Es sabido que las remesas de dinero que los trabajadores migrantes mexicanos en Estados Unidos envían a sus familias, constituye una de las más importantes fuentes de divisas para nuestro país; se habla de un monto global anual cercano a los seis mil millones de dólares, volumen de recursos que se sitúa en un rango semejante al de las inversiones extranjeras, las exportaciones petroleras o los ingresos aportados por el turismo.
Sin embargo, no obstante la importancia de los flujos monetarios aportados a México por los trabajadores migrantes, éstos reciben un trato por demás discriminatorio con respecto a los inversionistas o los altos ejecutivos de firmas extranjeras. No sólo deben afrontar toda suerte de peligros y malos tratos por parte de autoridades y empleadores del país vecino sino que, cuando regresan a suelo mexicano, se exponen a ataques y extorsiones por parte de malos funcionarios públicos. Para colmo, estos connacionales, cuyo esfuerzo es de primera importancia para la economía nacional, sufren los abusos de las pocas empresas que realizan el servicio de transferencias monetarias entre ambos países. No puede dejar de señalarse que el terreno propicio para la operación y expansión de tales firmas ha sido abonado, en buena medida, por la ineficiencia y el descrédito de Telégrafos Nacionales y del Servicio Postal Mexicano.
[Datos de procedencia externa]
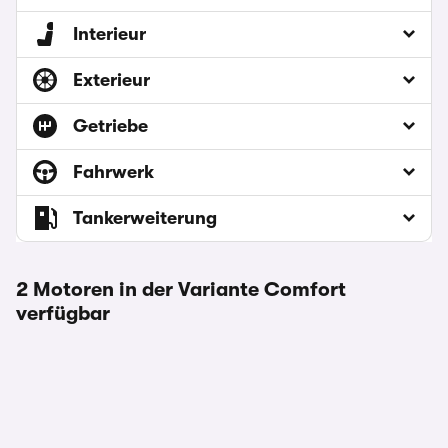
Interieur
Exterieur
Getriebe
Fahrwerk
Tankerweiterung
2 Motoren in der Variante Comfort
verfügbar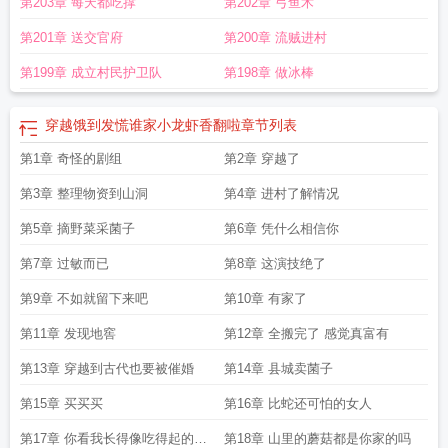
第203章 每天都吃撑
第202章 弓鱼术
电视剧
女主穿越小龙虾
穿越做小龙虾的是第几集
第201章 送交官府
第200章 流贼进村
第199章 成立村民护卫队
第198章 做冰棒
穿越饿到发慌谁家小龙虾香翻啦
章节列表
第1章 奇怪的剧组
第2章 穿越了
第3章 整理物资到山洞
第4章 进村了解情况
第5章 摘野菜采菌子
第6章 凭什么相信你
第7章 过敏而已
第8章 这演技绝了
第9章 不如就留下来吧
第10章 有家了
第11章 发现地窖
第12章 全搬完了 感觉真富有
第13章 穿越到古代也要被催婚
第14章 县城卖菌子
第15章 买买买
第16章 比蛇还可怕的女人
第17章 你看我长得像吃得起的样
第18章 山里的蘑菇都是你家的吗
Tales empresas cobran comisiones desmedidas y discriminatorias, lucran con el tipo de cambio, engañan a sus clientes de manera sistemática mediante anuncios publicitarios equívocos, y tienen el margen de maniobra para realizar otras prácticas fraudulentas de manera por demás impune. Se calcula que este lucro masivo con muchas operaciones monetarias de dimensiones modestas deja ganancias -cada una- cercanas a los mil 200 millones de dólares a las firmas que se dedican a este negocio.
Poner un alto a esta situación resulta perentorio por dos razones: la primera es que, ante la manifiesta inmoralidad -si no es que ilegalidad- del leonino negocio de las transferencias monetarias de Estados Unidos a México, se hace necesario buscar una mínima protección financiera para los trabajadores migrantes, de por sí expuestos a toda clase de riesgos y agresiones; la segunda es de orden estrictamente pragmático: ante el declive de los precios petroleros y las incertidumbres que recorren el mercado mundial de capitales e inversiones, habría que ponderar y reconocer la importancia estratégica que, en conjunto, tienen las pequeñas remesas de dólares de los migrantes a sus familiares en territorio nacional, y procurar que esa masa de recursos fluya en su totalidad a la economía nacional -sujeta, de nueva cuenta, a los rigores recesivos de los recortes presupuestales- e impedir que una parte sustancial de tales ingresos siga concentrándose, como ocurre hoy día, en unas cuantas manos.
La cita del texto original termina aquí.